Case in point for the minority: This man was at the crosswalk where I was standing. He was with his wife and another couple. The walk sign was blinking red and about that time, he grabbed my arm with this unbelievable iron grip saying,
"We're going to help you across."
Needless to say, he didn't get the opportunity because I'm a lot stronger than I look. Frankly, I was aghast. I wonder what he would have done if someone had grabbed his wife like that. If he cared about her at all, he would have slapped the fellow with assault charges or committed assault himself.
There is the unforgettable account of the guy with the dollar. I was walking down a very crowded downtown street when a guy walked up to me and handed me a dollar bill.
I spoke up quite loudly saying, "I'M NOT THAT KIND OF GIRL."
Funny thing: he didn't want his dollar back. He just sort of disappeared. Go figure.
I don't know why he thought I was pan-handling. I had my hair all done up and I was wearing a suit.
Fortunately, my experiences with people are overwhelmingly good. Once a guy walked up to me in McDonalds, asking if he could buy my dog a hamburger.
I said, "No, but you can buy me one."
Well, he did and I felt a little sheepish.
When I lived in downtown Seattle, I volunteered at a rescue mission, playing the piano. Some of my friends were concerned that I might come to some harm. Actually, I think I was safer because among most of the fellows at the mission, there was a sort of code of honor. If one of them encountered me, he would wait with me at the bus stop until the bus came. More than once, one of them escorted me to a destination. All of them were very kind and respectful.
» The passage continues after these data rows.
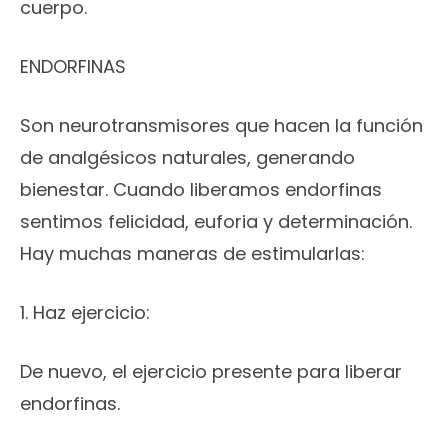
cuerpo.
ENDORFINAS
Son neurotransmisores que hacen la función
de analgésicos naturales, generando
bienestar. Cuando liberamos endorfinas
sentimos felicidad, euforia y determinación.
Hay muchas maneras de estimularlas:
1. Haz ejercicio:
De nuevo, el ejercicio presente para liberar
endorfinas.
Once I was in the Safeway store looking for either a box of Stouffers Mac & Cheese or an employee, whichever came first. A man walked up and asked if he could help me.
When I told him what I was looking for, he waltzed over to the freezer case and began selecting and reading the containers. Talk about going the extra mile. After all his effort, I still settled on Stouffers.
I thought that interlude was over with, but a few minutes later, he came running up to me with another box of mac & cheese.
"Excuse me," he said, "but this one is on sale for 69 cents cheaper and you get 6 ounces more."
Well, that was something, but it pales by comparison to a lady I once met at the mall. I was cruising down the mall with my dog when I turned in at a toy store. I had a tote bag full of knitting supplies that I sat down
on the floor while checking out the die-cast cars.
When I picked up my bag again, a strand of yarn got snagged on something and the rest is history. Now I was crusting down the mall again without a care in the world when a rather anxious lady came up to me.
"You've got a yarn snagged on something."
This was not pleasant news as we had covered a lot of ground by that time.
"Oh, I knew that." I said.
We began gathering the strand, which seemed to grow right before our eyes into this huge mound of worsted spaghetti.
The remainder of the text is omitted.